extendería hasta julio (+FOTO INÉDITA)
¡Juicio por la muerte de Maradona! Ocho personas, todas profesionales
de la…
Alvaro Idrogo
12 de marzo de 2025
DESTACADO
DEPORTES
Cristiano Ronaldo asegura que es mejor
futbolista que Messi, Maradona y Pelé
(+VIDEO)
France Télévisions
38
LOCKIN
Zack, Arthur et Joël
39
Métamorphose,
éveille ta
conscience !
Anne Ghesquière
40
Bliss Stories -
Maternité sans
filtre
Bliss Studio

────

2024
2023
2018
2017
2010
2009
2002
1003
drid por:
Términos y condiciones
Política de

────

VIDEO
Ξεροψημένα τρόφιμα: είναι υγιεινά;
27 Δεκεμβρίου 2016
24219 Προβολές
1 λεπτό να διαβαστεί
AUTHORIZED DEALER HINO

────

**TASK INSTRUCTIONS**
Copy exactly the stretch of data above from the line with "Anne Ghesquière" through the line with "Bliss Studio", and omit all other lines.

**RESPONSE**
Anne Ghesquière
40
Bliss Stories -
Maternité sans
filtre
Bliss Studio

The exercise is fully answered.